Con los pies mojados no se puede
amar.
Te lanzas a la carrera por la
desfigurada ciudad que creías conocer y ya no reconoces. Te lamentas de lo que
el tiempo y la falta de dinero le han robado, dejándote huérfano de padre y
madre, de hogar, de cobijo. De trazos de luz que iluminaban el mundo, y la
vida. Y la sala. Y tu butaca. Y los cientos de huecos vacíos que no te hacen
sentir solo sino en paz. Del calor de una colilla acurrucado en un sofá. Del
cuero rojo y el café caliente. De las páginas de viejo, de amarillo. De tinta
mezclada con cenizas, de trago largo y amargo. Y de la arena. Del frío del
amanecer con bruma. Del cuerpo de mujer que tienta, y te arrastra y te lleva a
zambullirte en aguas desnudas, que saben a sal y sexo. Y a promesas que no
comprometen a nada. A la deriva de su cuerpo y el mío, que no se conocen y sin
embrago se atraen; inevitablemente. Y pasa el engaño, el abandono y el odio. Y
la bilis se la llevan las olas y yo duermo al sol de invierno oyendo un mar que
no puedo ver. Imagino que por cada vez que
sangré bajo la carne hay un claro corte a flor de piel.

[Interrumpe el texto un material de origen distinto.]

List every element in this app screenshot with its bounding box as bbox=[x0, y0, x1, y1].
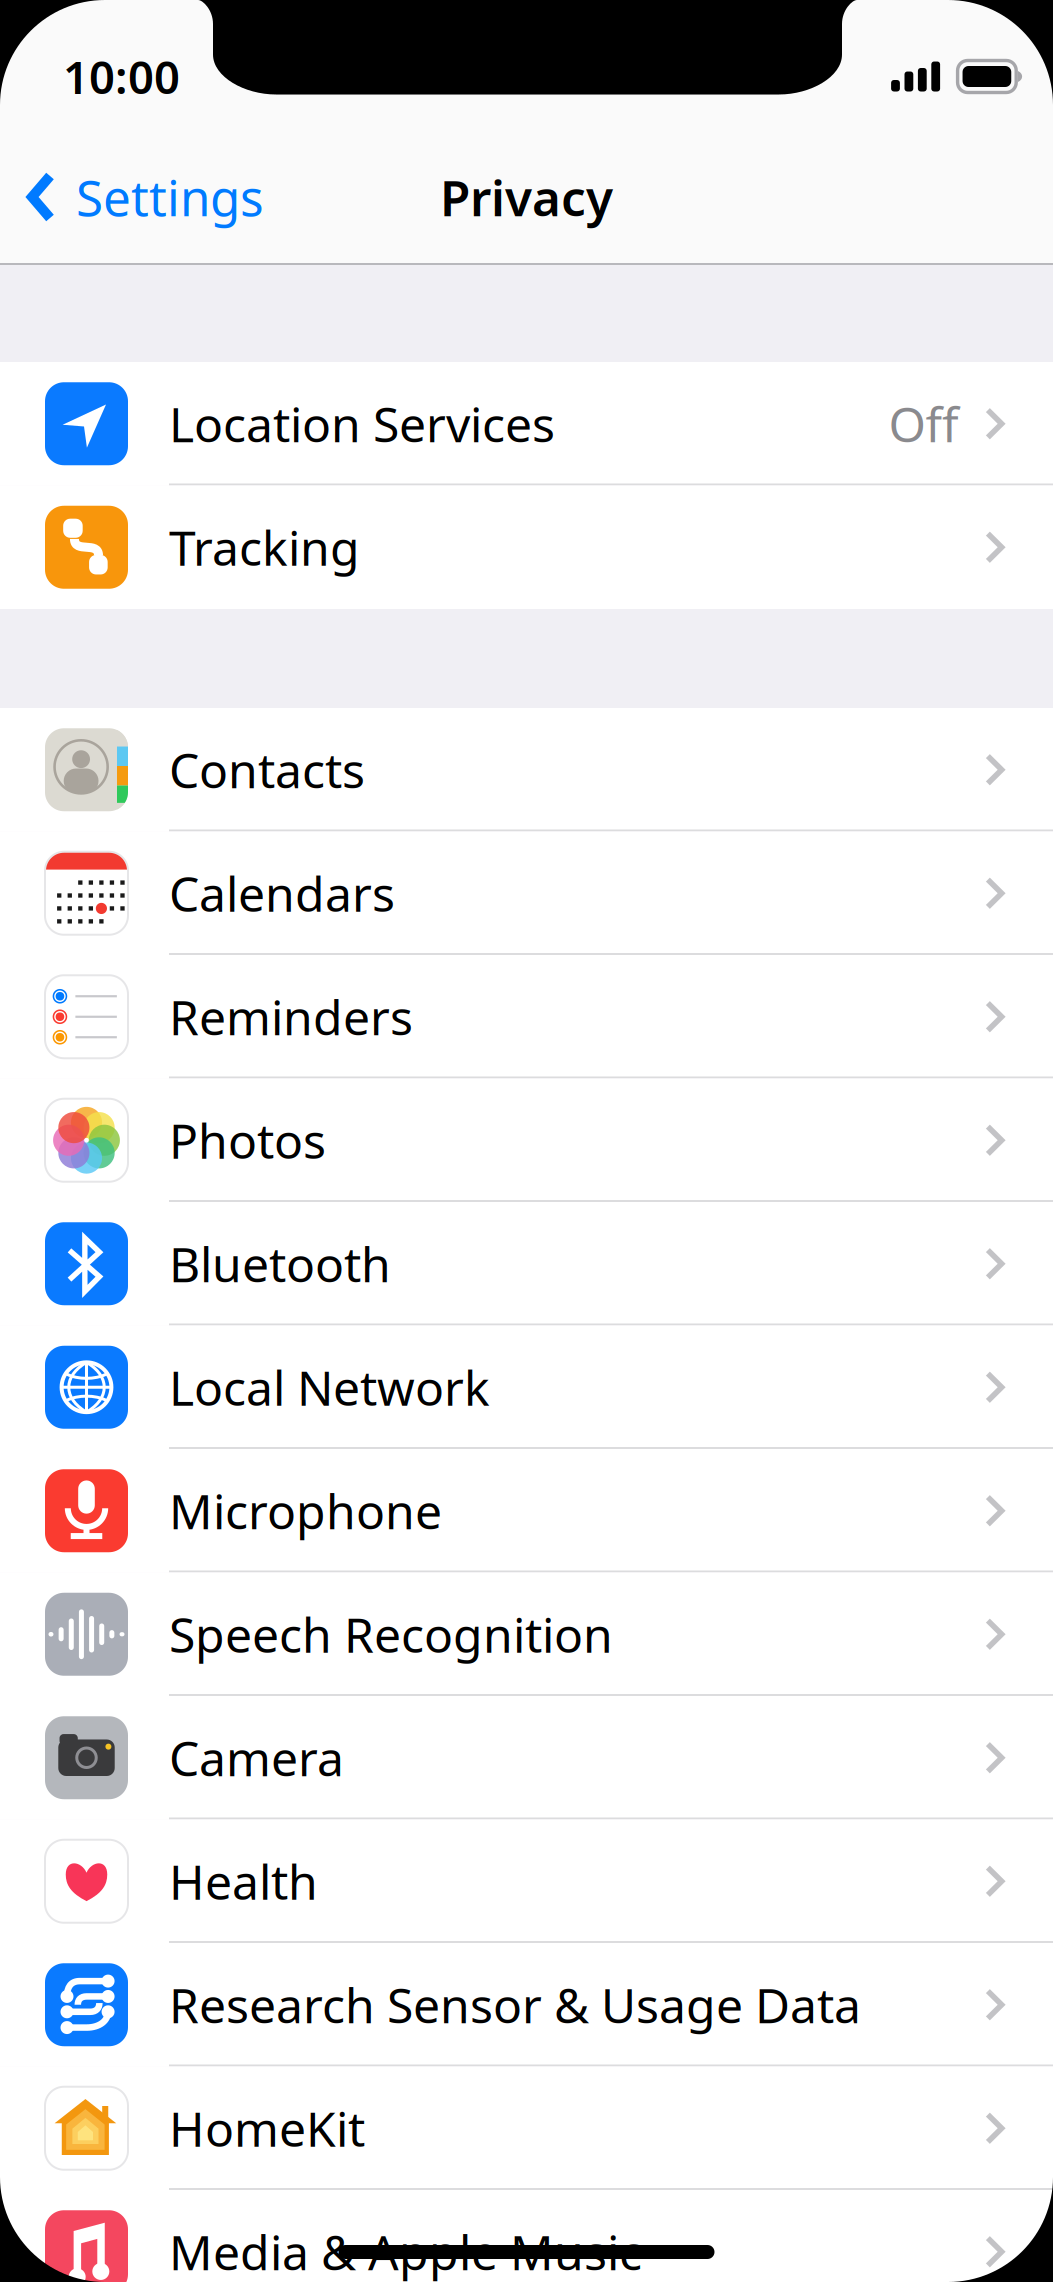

Una herida supurante
junto a una vieja cicatriz. Una estrella de hierro y pólvora con orificio de
entrada y sin salida. Un cañonazo que se llevó tu brazo. Una esquirla que te
dejó cojo. Un tajo que te dejó tuerto. Y el amasijo de carne y huesos son ya
pieza de museo de artillería. Que es en este viejo tronco donde se han probado
todas las armas del mundo. Y las sobreviví. Temblando. El sol se pone y no
olvidemos que es invierno. O quizás Otoño. Por eso huele a castañas. También a
marrón, a negro y amarillo. A tabaco de pipa. A sombrero de ala ancha y abrigo
largo, que te hace desaparecer entre los conocidos anónimos. Gracias por no
saludar. Por ese dese usted los buenos días y la sonrisa al otro lado de la
barra del bar. Alcohol. Vino o cerveza, que decidan ellos. Los Inmortales. Los
lánguidos cuerpos de los hombres excéntricamente bohemios, prematuramente
jóvenes, desquiciantemente bellos, hermosamente inconscientes, sutilmente ilustres,
despiadadamente tiernos, incombustiblemente ebrios, mortalmente fieles. Y
canallas. Eternamente enamorados como yo. Conocedores del juego. Partidarios de
la vida pese a todo lo demás. Incluso cuando el “demás” no es poco. Valientes
hideputas amados como hermanos. Con ellos bebo, fumo y pierdo la razón. Y la
lógica y el sinsentido y le abro el grifo al corazón. Y la boca me sabe a
cobre. A óxido. A un tinto que no siempre sale bueno y a cenicero colectivo. Y
como ya no hay sol, solo frío y sombras sobre negro y gris, me quedo. Renuncio
al cuerpo y me hago un ovillo en una esquina del sofá con restos de mozzarella y
un fuerte olor a ebrio. Que me acune el humo del templo de los santos cabrones
y me permita hoy no soñar. Que me despierte mañana el calor filtrado de
persiana y al sabor a desayuno sin preparar.
Genial!! Me lo he releído y la verdad, cada vez me parece mejor. En fin, éste podría ser nuestro sello, la marca de los santos cabrones!